> Exercise
Could you filter the records below and return each line that holds "Travellink"?

Given records Start Marker

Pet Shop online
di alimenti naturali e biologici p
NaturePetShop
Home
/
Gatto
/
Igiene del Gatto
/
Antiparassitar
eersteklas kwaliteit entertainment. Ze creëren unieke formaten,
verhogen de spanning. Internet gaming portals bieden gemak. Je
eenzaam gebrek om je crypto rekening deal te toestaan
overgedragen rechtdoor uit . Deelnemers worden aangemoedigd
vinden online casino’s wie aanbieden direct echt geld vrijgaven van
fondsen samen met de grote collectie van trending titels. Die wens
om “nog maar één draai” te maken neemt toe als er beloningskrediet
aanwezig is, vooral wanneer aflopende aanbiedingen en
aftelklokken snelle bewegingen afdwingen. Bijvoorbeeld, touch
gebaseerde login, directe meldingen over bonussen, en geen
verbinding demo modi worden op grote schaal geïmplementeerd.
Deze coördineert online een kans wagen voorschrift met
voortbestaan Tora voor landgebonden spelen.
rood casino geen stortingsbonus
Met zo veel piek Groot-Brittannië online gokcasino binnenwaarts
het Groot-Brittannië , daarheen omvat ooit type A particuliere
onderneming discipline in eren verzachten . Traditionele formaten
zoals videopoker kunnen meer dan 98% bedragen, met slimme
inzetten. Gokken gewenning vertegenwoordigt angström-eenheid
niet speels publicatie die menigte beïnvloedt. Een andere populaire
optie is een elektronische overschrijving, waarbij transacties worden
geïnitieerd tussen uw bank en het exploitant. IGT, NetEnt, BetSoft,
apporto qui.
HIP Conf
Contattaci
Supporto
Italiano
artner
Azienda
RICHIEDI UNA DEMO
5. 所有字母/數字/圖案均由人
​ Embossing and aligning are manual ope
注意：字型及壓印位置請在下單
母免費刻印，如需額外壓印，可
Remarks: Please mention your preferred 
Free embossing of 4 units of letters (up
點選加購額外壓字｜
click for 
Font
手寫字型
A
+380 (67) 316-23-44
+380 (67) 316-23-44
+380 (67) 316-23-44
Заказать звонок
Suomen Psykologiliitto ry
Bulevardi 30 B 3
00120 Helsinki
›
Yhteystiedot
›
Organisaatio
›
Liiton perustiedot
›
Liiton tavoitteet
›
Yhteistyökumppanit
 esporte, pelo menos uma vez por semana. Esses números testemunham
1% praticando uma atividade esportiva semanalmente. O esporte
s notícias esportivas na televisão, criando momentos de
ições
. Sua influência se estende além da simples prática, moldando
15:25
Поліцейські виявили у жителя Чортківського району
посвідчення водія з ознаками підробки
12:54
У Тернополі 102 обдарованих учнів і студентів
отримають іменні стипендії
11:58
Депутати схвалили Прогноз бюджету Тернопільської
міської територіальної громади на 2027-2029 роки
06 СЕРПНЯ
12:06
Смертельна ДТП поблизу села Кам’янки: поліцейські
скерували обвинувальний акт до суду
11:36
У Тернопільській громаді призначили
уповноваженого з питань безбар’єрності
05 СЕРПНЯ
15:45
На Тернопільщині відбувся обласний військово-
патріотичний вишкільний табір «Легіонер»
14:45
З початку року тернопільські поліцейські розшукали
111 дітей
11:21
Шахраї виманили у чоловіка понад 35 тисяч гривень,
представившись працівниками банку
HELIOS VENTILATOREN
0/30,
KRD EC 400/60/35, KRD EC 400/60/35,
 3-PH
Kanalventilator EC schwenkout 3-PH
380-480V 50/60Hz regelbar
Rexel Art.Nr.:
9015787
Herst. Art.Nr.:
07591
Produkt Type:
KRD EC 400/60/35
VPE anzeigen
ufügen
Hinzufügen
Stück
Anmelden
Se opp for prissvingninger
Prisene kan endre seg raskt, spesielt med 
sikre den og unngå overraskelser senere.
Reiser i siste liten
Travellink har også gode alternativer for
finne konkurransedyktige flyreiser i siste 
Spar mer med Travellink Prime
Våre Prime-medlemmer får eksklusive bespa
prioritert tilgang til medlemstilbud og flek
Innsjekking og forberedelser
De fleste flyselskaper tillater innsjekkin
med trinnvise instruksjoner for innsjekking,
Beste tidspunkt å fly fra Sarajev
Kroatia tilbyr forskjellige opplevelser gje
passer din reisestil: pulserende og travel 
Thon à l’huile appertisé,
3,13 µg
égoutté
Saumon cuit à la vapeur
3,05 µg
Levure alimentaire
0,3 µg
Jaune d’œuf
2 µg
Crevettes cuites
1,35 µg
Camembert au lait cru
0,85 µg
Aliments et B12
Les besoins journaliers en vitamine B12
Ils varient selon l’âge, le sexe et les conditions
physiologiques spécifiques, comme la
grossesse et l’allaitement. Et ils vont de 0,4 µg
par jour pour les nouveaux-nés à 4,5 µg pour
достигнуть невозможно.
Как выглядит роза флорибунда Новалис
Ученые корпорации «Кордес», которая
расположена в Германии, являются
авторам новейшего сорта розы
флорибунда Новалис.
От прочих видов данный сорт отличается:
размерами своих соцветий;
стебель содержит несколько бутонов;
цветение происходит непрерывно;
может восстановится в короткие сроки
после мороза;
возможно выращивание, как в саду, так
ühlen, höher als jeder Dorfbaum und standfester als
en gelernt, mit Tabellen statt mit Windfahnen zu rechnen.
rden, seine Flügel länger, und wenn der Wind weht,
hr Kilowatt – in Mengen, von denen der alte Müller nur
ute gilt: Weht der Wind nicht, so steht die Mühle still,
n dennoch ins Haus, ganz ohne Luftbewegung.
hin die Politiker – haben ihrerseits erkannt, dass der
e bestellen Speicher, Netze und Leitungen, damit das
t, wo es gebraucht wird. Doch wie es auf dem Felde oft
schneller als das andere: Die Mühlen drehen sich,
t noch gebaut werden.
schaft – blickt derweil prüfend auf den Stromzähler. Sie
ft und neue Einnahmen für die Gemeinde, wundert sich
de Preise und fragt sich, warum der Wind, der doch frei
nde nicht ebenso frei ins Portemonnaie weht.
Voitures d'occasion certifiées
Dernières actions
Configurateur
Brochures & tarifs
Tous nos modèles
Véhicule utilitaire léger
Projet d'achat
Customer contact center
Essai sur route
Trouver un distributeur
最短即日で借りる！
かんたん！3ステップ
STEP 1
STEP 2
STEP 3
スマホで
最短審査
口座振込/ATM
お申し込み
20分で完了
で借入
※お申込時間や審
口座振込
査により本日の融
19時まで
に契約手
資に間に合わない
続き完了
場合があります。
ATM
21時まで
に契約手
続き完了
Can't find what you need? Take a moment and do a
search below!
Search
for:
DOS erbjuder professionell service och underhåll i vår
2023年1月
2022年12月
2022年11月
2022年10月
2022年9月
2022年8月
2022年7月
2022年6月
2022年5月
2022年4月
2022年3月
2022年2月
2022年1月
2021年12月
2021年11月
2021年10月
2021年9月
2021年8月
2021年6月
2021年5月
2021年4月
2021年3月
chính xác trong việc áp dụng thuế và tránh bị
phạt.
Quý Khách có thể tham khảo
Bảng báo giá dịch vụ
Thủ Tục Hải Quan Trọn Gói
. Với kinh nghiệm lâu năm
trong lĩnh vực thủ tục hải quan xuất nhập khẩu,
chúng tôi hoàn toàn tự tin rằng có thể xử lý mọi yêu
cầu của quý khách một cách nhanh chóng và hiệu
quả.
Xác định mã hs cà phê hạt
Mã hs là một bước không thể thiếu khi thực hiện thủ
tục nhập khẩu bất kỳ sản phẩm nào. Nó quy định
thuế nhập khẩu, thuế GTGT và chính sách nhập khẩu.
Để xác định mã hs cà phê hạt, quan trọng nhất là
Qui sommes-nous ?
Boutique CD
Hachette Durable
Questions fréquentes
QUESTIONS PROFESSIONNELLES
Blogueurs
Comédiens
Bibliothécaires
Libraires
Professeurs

Given records End Marker

> Response
Travellink har også gode alternativer for
Spar mer med Travellink Prime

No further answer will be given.